Dorias sighed. He looked at his daughter and nephew. Saria was obviously not interested; Anrel, as he so often was, was unreadable. Still, neither seemed disposed to argue against Valin’s position.
“The day after tomorrow,” the burgrave said. “If the weather isn’t too unpleasant, and my stomach isn’t troubling me, I will speak with Lord Allutar the day after tomorrow.”
“Not tomorrow?” Valin asked.
“Not tomorrow,” Dorias replied firmly. “I intend to spend much of tomorrow becoming reacquainted with our returned scholar, since he is here, and hearing all the latest gossip from the emperor’s court.”
“I was hardly an intimate to the court,” Anrel protested.
“But you were in the capital, and I’m sure you heard a few tales, didn’t you? The empress, for example—is she truly the mad, bad Ermetian ogre some of the stories would have her?”
Anrel smothered a sigh. “I haven’t met her, Uncle.”

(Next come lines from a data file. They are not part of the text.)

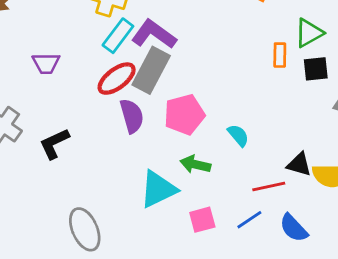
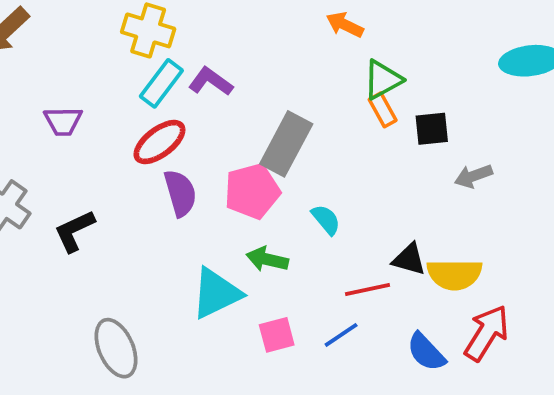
green triangle: (309, 33) -> (383, 80), moved
purple L-shape: (154, 34) -> (211, 82), size x0.7
orange rectangle: (280, 55) -> (383, 110), turned -30
gray rectangle: (151, 70) -> (286, 144), moved
blue semicircle: (294, 228) -> (426, 352), moved

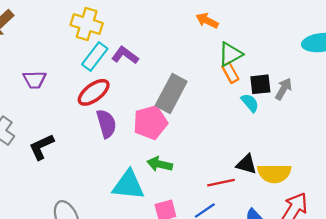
gray arrow: (473, 176) -> (284, 89), moved, turned 140
cyan semicircle: (326, 220) -> (250, 103), moved
cyan triangle: (216, 293) -> (128, 185), turned 32

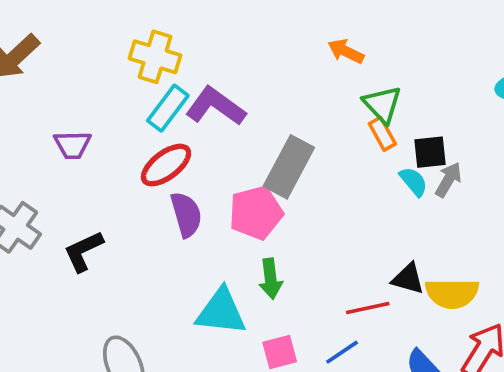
green triangle: (230, 54) -> (382, 105), turned -44
purple L-shape: (125, 55) -> (216, 106), size x1.4
gray arrow: (284, 89) -> (448, 180), moved
green arrow: (160, 164) -> (271, 279), turned -110

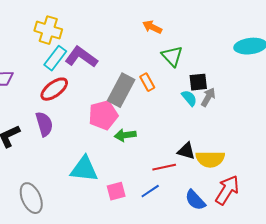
orange rectangle: (382, 134) -> (147, 82), moved
purple semicircle: (186, 215) -> (44, 124), moved
green arrow: (271, 279) -> (125, 135), moved, turned 90

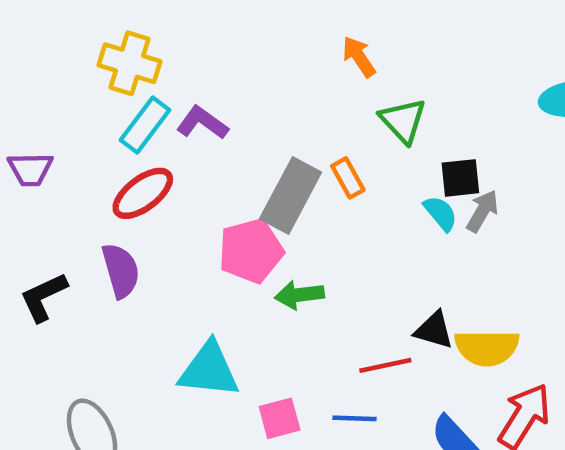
orange arrow: (152, 27) -> (359, 57), turned 30
purple L-shape: (81, 57) -> (202, 123), size x0.7
blue line: (150, 191) -> (355, 418), turned 36

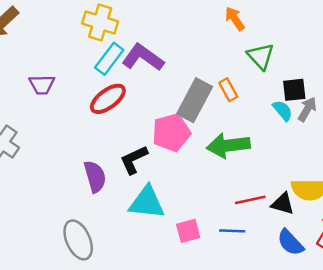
purple L-shape: (202, 123) -> (143, 57), size x1.4
purple semicircle: (121, 271) -> (95, 177), moved
green arrow: (299, 295) -> (228, 145), moved, size x1.5
black L-shape: (44, 297) -> (134, 160), moved
black triangle: (434, 330) -> (283, 204), moved

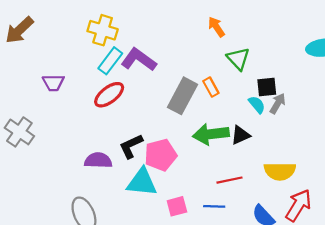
pink pentagon: (171, 133) -> (161, 155), moved
purple semicircle: (95, 177) -> (98, 160), turned -72
black triangle: (283, 204) -> (240, 135), moved, turned -40

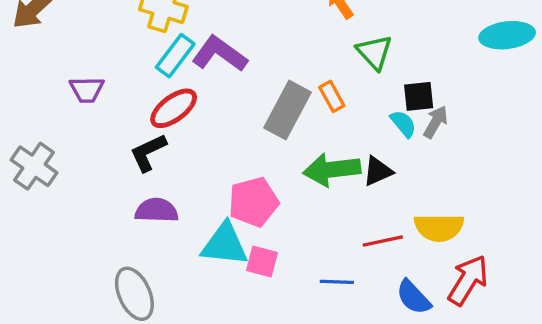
black L-shape: (131, 146) -> (148, 153), moved
red line: (229, 180) -> (383, 241), moved
pink square: (177, 206) -> (262, 261), moved, turned 30

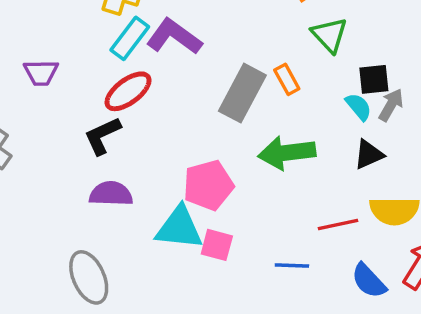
black triangle: (378, 171) -> (369, 154), moved

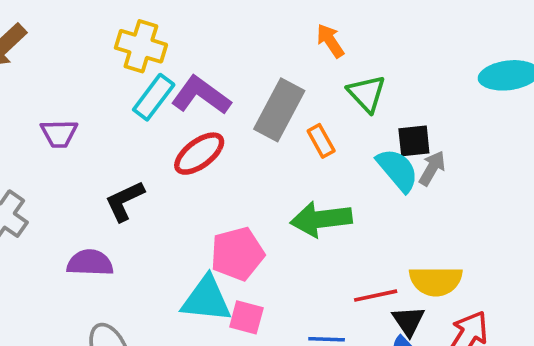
red ellipse: (128, 91) -> (199, 154), moved
gray rectangle: (242, 93) -> (279, 110), moved
cyan semicircle: (359, 107) -> (398, 170), size x1.5
black triangle: (369, 154) -> (408, 321), moved, turned -40
purple semicircle: (111, 194) -> (90, 263), moved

“But you’ve heard stories?”
“A few,” Anrel reluctantly admitted.
“There! You’ll tell me all of them, then. And the day after tomorrow, I shall speak to Lord Allutar about various matters, and I will make certain to inquire after the Kazien boy, and to urge leniency.”
“And suggest he might be a magician?” Valin said.
“I hardly . . . oh, very well. I’ll suggest it.”
“Shall I come with you, to add my voice?”
“I think Lord Allutar has heard all he wants of your voice,” Anrel said, before Lord Dorias could respond.
Valin opened his mouth to protest, then closed it again. Saria laughed.
“It’s no laughing matter,” Valin reproached her. “A man’s life is at stake.”
“Then if you are determined to save him, I would listen to Anrel,” Saria said. “He may be the only one here who is not a sorcerer, but I think he may have the most sense of us all.”
“Perhaps that was how the Mother compensated me for my lack of arcane skill,” Anrel said, bowing an acknowledgment to his cousin.
“Quite possibly,” Dorias said. “We can include the question in our prayers at the next change of the seasons; perhaps the spirits will give us a sign.”
“I would not trouble any spirits with such questions,” Anrel said. “I am content to know that I am thought sensible by those I love, and need no explanation of how I came to be so fortunate.”
“If it is good sense to leave the baker’s son to die, then I thank the Father and Mother I was not so blessed!” Valin said, raising his nose.
“Oh, will you please be silent about that accursed boy?” Dorias snapped. “I have said I will plead for him two days hence, and the equinox is yet six days away; there’s no need for his fate to so dominate our conversation! I would much rather hear what Anrel has to say about his time in Lume. Is it true that the emperor’s palace is lit so brightly these days the very walls seem to glow?”
“Not that I noticed when I happened by it,” Anrel said. “It is still very much as you saw it four years ago.”
“Did you ever see the emperor?” Saria asked.
“Only from a great distance,” Anrel told her. “During a procession.”
“But you saw him!”
“Yes,” Anrel admitted.
“Then tell us about it!” Saria insisted.
“Yes, do,” Dorias said. He took a final glance at his biscuits, then swept them aside. “Let us sit in the parlor and hear all about it!”
With that, the four of them left the kitchen, and the subject of the impending execution was not mentioned again that night.